Many hard problems of combinatorial counting can be encoded as problems
of computing an appropriate partition function. Formally speaking, such a
partition function is just a multivariate polynomial with great many
monomials enumerating combinatorial structures of interest. For example,
the permanent of an nxn matrix is a polynomial of degree n in n^2
variables with n! monomials enumerating perfect matchings in the
complete bipartite graph on n+n vertices. Typically, we are interested
to compute the value of such a polynomial at a real point; it turns out
that to do it efficiently, it is very helpful to understand the behavior
of complex zeros of the polynomial.
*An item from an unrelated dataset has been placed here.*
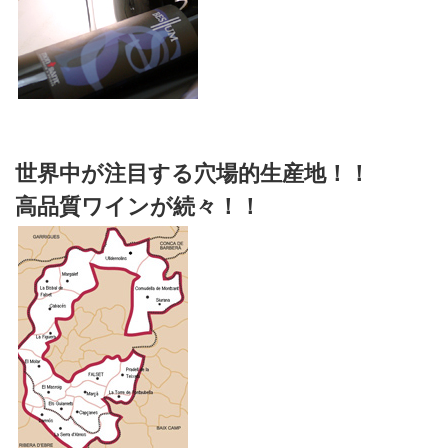
世界中が注目する穴場的生産地！！
高品質ワインが続々！！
This approach goes back to the
Lee-Yang theory of the critical temperature and phase transition in
statistical physics, but it is not identical to it: thinking of the
phase transition from the algorithmic point of view allows us greater
flexibility: roughly speaking, for computational purposes we can freely
operate with “complex temperatures”.
I plan to illustrate this approach on the problems of computing the
permanent and its versions for non-bipartite graphs (hafnian) and
hypergraphs, as well as for computing the graph homomorphism partition
function and its versions (partition functions with multiplicities and
tensor networks) that are responsible for a variety of problems on
graphs involving colorings, independent sets, Hamiltonian cycles, etc. (This is the first (overview) lecture; two more will follow up on Thursday 1:30pm, Friday 3pm of the week. These two lectures are each 80 minutes' long.)